HOW TO COMPLETE THIS TASK >> Write out every line exactly, from the start of the records below to the line with "вчера 15:04", and stop there. Don't write out the pictures.

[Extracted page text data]
____________________
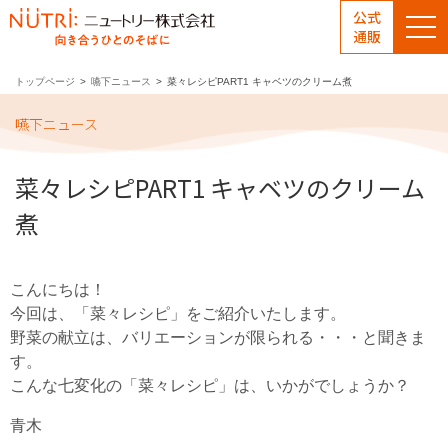
公式
通販
トップページ
嚥下ニュース
菜々レシピPART1 キャベツのクリーム煮
嚥下ニュース
菜々レシピPART1 キャベツのクリーム
煮
こんにちは！
今回は、「菜々レシピ」をご紹介いたします。
野菜の献立は、バリエーションが限られる・・・と聞きま
す。
こんな七変化の「菜々レシピ」は、いかがでしょうか？
青木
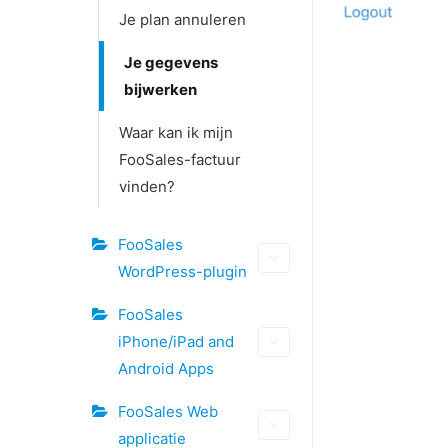
Je plan annuleren
Je gegevens
bijwerken
Waar kan ik mijn
FooSales-factuur
vinden?
FooSales
WordPress-plugin
FooSales
iPhone/iPad and
Android Apps
FooSales Web
applicatie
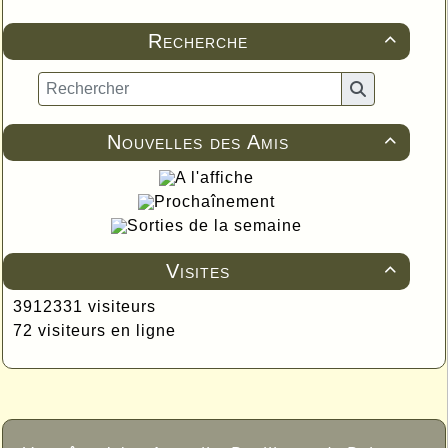
Recherche

Nouvelles des Amis

A l'affiche
Prochaînement
Sorties de la semaine
Visites

3912331 visiteurs
72 visiteurs en ligne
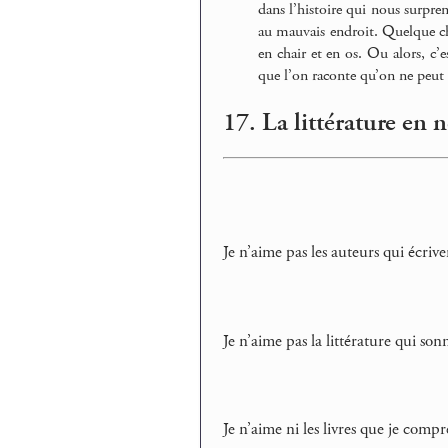
dans l’histoire qui nous surpre
au mauvais endroit. Quelque ch
en chair et en os. Ou alors, c’
que l’on raconte qu’on ne peut p
17. La littérature en n
Je n’aime pas les auteurs qui écriv
Je n’aime pas la littérature qui son
Je n’aime ni les livres que je com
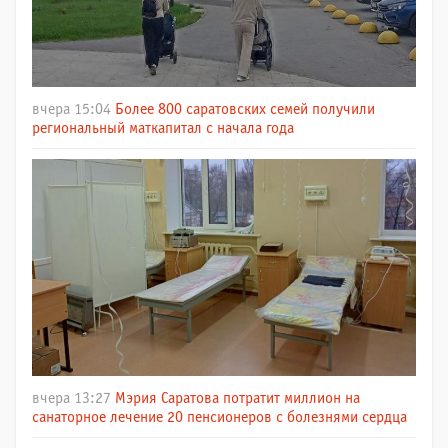
вчера 15:04
Более 800 саратовских семей получили
региональный маткапитал с начала года
вчера 13:27
Мэрия Саратова потратит миллион на
санаторное лечение 20 пенсионеров с болезнями сердца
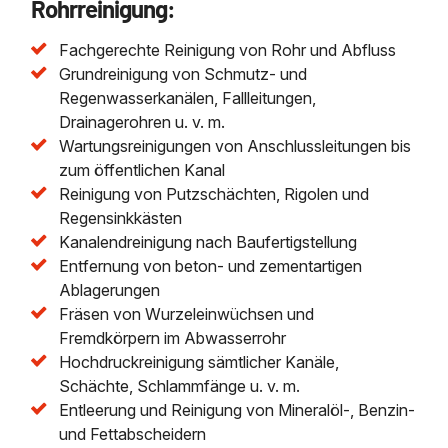
Rohrreinigung:
Fachgerechte Reinigung von Rohr und Abfluss
Grundreinigung von Schmutz- und
Regenwasserkanälen, Fallleitungen,
Drainagerohren u. v. m.
Wartungsreinigungen von Anschlussleitungen bis
zum öffentlichen Kanal
Reinigung von Putzschächten, Rigolen und
Regensinkkästen
Kanalendreinigung nach Baufertigstellung
Entfernung von beton- und zementartigen
Ablagerungen
Fräsen von Wurzeleinwüchsen und
Fremdkörpern im Abwasserrohr
Hochdruckreinigung sämtlicher Kanäle,
Schächte, Schlammfänge u. v. m.
Entleerung und Reinigung von Mineralöl-, Benzin-
und Fettabscheidern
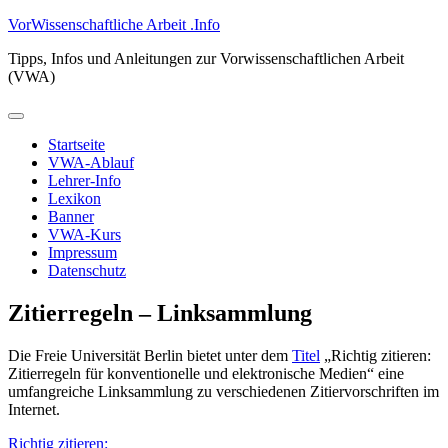
Zum
VorWissenschaftliche Arbeit .Info
Inhalt
Tipps, Infos und Anleitungen zur Vorwissenschaftlichen Arbeit
springen
(VWA)
Primäres
Menü
Startseite
VWA-Ablauf
Lehrer-Info
Lexikon
Banner
VWA-Kurs
Impressum
Datenschutz
Zitierregeln – Linksammlung
Die Freie Universität Berlin bietet unter dem
Titel
„Richtig zitieren:
Zitierregeln für konventionelle und elektronische Medien“ eine
umfangreiche Linksammlung zu verschiedenen Zitiervorschriften im
Internet.
Richtig zitieren:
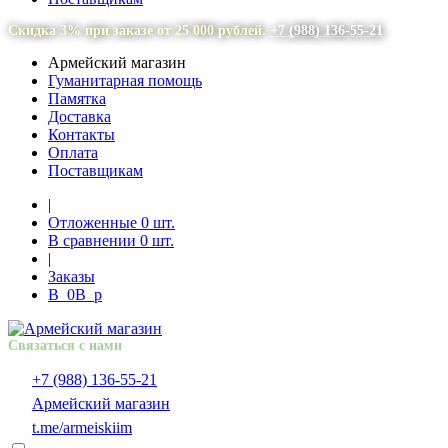
Скидка 3% при заказе от 25 000 рублей.
+7 (988) 136-55-21
Армейский магазин
Гуманитарная помощь
Памятка
Доставка
Контакты
Оплата
Поставщикам
|
Отложенные
0
шт.
В сравнении
0
шт.
|
Заказы
В
0
В
p
Связаться с нами
+7 (988) 136-55-21
Армейский магазин
t.me/armeiskiim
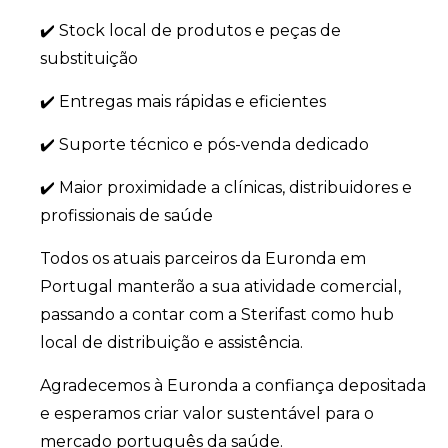
✔️ Stock local de produtos e peças de
substituição
✔️ Entregas mais rápidas e eficientes
✔️ Suporte técnico e pós-venda dedicado
✔️ Maior proximidade a clínicas, distribuidores e
profissionais de saúde
Todos os atuais parceiros da Euronda em
Portugal manterão a sua atividade comercial,
passando a contar com a Sterifast como hub
local de distribuição e assistência.
Agradecemos à Euronda a confiança depositada
e esperamos criar valor sustentável para o
mercado português da saúde.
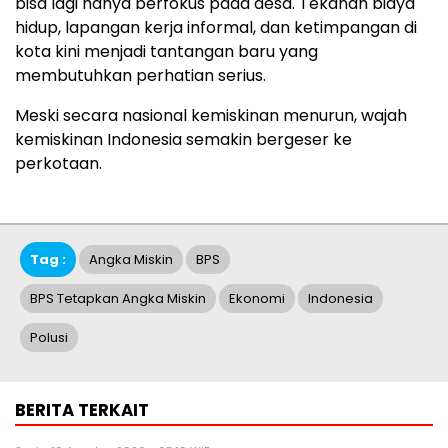
bisa lagi hanya berfokus pada desa. Tekanan biaya
hidup, lapangan kerja informal, dan ketimpangan di
kota kini menjadi tantangan baru yang
membutuhkan perhatian serius.
Meski secara nasional kemiskinan menurun, wajah
kemiskinan Indonesia semakin bergeser ke
perkotaan.
Tag :
Angka Miskin
BPS
BPS Tetapkan Angka Miskin
Ekonomi
Indonesia
Polusi
BERITA TERKAIT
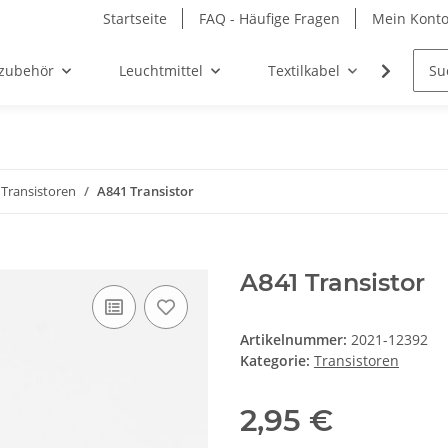
Startseite
FAQ - Häufige Fragen
Mein Kont
zubehör
Leuchtmittel
Textilkabel
Möbel-
Transistoren
A841 Transistor
A841 Transistor
Artikelnummer:
2021-12392
Kategorie:
Transistoren
2,95 €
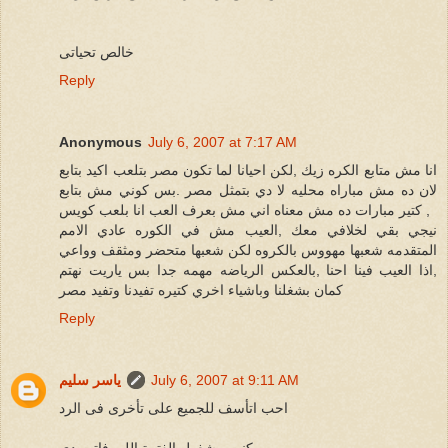
خالص تحياتى
Reply
Anonymous
July 6, 2007 at 7:17 AM
انا مش متابع الكره زيك ,لكن احيانا لما تكون مصر بتلعب اكيد بتابع
لان ده مش مباراه محليه لا دي بتمثل مصر .بس كوني مش بتابع
كتير مبارات ده مش معناه اني مش بعرف العب انا بلعب كويس ,
نيجي بقي لخلافي معك ,العيب مش في الكوره عادي الامم
المتقدمه شعبها مهووس بالكروه لكن شعبها متحضر ومثقف وواعي
,اذا العيب فينا احنا ,بالعكس الرياضه مهمه جدا بس ياريت نهتم
كمان بشغلنا وباشياء اخري كتيره تفيدنا وتفيد مصر
Reply
July 6, 2007 at 9:11 AM
ياسر سليم
احب اتأسف للجميع على تأخرى فى الرد
كنت مشغول الفترة اللى فاتت دى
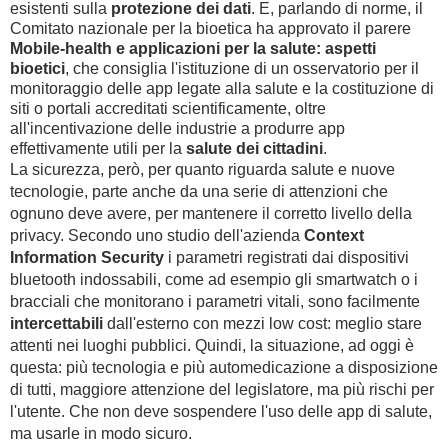
esistenti sulla
protezione dei dati
. E, parlando di norme, il
Comitato nazionale per la bioetica ha approvato il parere
Mobile-health e applicazioni per la salute: aspetti
bioetici
, che consiglia l'istituzione di un osservatorio per il
monitoraggio delle app legate alla salute e la costituzione di
siti o portali accreditati scientificamente, oltre
all'incentivazione delle industrie a produrre app
effettivamente utili per la
salute dei cittadini
.
La sicurezza, però, per quanto riguarda salute e nuove
tecnologie, parte anche da una serie di attenzioni che
ognuno deve avere, per mantenere il corretto livello della
privacy. Secondo uno studio dell'azienda
Context
Information Security
i parametri registrati dai dispositivi
bluetooth indossabili, come ad esempio gli smartwatch o i
bracciali che monitorano i parametri vitali, sono facilmente
intercettabili
dall'esterno con mezzi low cost: meglio stare
attenti nei luoghi pubblici. Quindi, la situazione, ad oggi è
questa: più tecnologia e più automedicazione a disposizione
di tutti, maggiore attenzione del legislatore, ma più rischi per
l'utente. Che non deve sospendere l'uso delle app di salute,
ma usarle in modo sicuro.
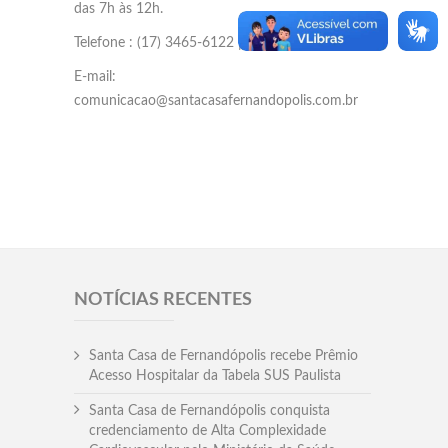
das 7h às 12h.
Telefone : (17) 3465-6122 | ramal 477
E-mail:
comunicacao@santacasafernandopolis.com.br
NOTÍCIAS RECENTES
Santa Casa de Fernandópolis recebe Prêmio
Acesso Hospitalar da Tabela SUS Paulista
Santa Casa de Fernandópolis conquista
credenciamento de Alta Complexidade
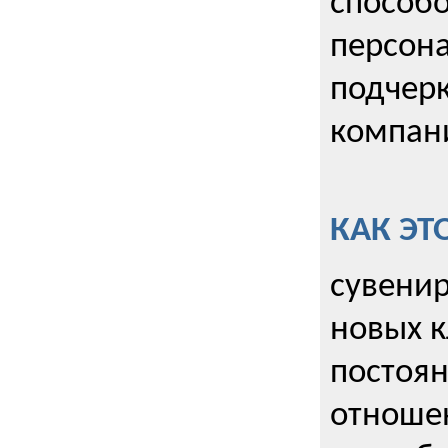
способо
персона
подчерк
компани
КАК ЭТ
сувенир
новых к
постоя
отношен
____________________
FINAL ANSWER >>
公式
通販
トップページ
嚥下ニュース
菜々レシピPART1 キャベツのクリーム煮
嚥下ニュース
菜々レシピPART1 キャベツのクリーム
煮
こんにちは！
今回は、「菜々レシピ」をご紹介いたします。
野菜の献立は、バリエーションが限られる・・・と聞きま
す。
こんな七変化の「菜々レシピ」は、いかがでしょうか？
青木
Je plan annuleren
Je gegevens
bijwerken
Waar kan ik mijn
FooSales-factuur
vinden?
FooSales
WordPress-plugin
FooSales
iPhone/iPad and
Android Apps
FooSales Web
applicatie
Recherche

Nouvelles des Amis

A l'affiche
Prochaînement
Sorties de la semaine
Visites

3912331 visiteurs
72 visiteurs en ligne
dans l’histoire qui nous surpre
au mauvais endroit. Quelque ch
en chair et en os. Ou alors, c’
que l’on raconte qu’on ne peut p
17. La littérature en n
Je n’aime pas les auteurs qui écriv
Je n’aime pas la littérature qui son
Je n’aime ni les livres que je com
вчера 15:04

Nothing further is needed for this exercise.